Gather, from the data below, each line in which the word "điểm" occurs.

[Saved entries]
((
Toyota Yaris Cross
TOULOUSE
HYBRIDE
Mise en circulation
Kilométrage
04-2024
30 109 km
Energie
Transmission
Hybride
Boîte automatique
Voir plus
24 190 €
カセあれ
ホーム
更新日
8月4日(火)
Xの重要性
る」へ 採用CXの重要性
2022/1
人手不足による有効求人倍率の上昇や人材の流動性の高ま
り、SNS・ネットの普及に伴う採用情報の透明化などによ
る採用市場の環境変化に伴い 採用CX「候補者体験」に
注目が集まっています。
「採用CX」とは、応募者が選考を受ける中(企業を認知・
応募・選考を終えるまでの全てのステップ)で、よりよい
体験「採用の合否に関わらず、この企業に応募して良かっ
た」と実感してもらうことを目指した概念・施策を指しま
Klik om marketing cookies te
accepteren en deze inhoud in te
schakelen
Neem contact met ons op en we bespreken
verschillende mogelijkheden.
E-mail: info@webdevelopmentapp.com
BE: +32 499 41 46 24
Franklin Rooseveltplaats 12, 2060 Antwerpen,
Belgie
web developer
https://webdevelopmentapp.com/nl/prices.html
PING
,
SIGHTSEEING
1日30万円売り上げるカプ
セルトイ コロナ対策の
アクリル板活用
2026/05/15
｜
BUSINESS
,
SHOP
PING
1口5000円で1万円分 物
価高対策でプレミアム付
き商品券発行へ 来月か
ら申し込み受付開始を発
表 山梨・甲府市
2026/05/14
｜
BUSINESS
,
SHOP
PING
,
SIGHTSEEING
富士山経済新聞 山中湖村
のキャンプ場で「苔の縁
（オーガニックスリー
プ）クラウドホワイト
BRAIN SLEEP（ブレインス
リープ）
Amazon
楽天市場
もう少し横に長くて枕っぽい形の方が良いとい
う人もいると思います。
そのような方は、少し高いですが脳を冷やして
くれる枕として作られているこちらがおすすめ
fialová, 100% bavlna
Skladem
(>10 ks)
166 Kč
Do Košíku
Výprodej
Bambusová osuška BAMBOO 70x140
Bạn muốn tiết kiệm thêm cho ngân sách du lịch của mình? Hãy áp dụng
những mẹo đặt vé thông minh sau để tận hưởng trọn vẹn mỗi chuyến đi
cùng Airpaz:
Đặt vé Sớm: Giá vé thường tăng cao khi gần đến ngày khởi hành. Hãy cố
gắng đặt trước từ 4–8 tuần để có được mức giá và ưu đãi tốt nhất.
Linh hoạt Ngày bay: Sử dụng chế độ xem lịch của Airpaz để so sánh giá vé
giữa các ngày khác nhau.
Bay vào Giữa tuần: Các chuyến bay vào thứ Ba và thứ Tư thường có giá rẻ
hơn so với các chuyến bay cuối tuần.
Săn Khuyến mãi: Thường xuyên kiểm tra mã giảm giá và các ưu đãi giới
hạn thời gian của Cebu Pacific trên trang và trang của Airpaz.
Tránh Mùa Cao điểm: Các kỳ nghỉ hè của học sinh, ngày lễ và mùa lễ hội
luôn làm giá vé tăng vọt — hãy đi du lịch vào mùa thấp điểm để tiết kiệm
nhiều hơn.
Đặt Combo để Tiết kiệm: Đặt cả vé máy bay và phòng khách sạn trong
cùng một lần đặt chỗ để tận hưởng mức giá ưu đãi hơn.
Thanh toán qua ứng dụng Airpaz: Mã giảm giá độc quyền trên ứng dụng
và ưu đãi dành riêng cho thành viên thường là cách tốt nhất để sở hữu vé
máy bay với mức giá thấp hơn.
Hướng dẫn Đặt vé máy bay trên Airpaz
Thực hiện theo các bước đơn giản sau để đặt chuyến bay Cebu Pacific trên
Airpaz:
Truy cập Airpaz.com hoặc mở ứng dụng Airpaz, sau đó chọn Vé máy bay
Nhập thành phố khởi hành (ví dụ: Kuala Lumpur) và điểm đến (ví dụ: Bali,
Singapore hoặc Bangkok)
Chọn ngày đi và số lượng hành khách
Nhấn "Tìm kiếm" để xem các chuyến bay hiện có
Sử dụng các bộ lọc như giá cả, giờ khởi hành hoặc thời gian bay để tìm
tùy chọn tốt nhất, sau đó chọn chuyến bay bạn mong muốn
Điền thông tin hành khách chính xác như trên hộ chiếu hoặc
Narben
))
● **Your response**
Tránh Mùa Cao điểm: Các kỳ nghỉ hè của học sinh, ngày lễ và mùa lễ hội
luôn làm giá vé tăng vọt — hãy đi du lịch vào mùa thấp điểm để tiết kiệm
Nhập thành phố khởi hành (ví dụ: Kuala Lumpur) và điểm đến (ví dụ: Bali,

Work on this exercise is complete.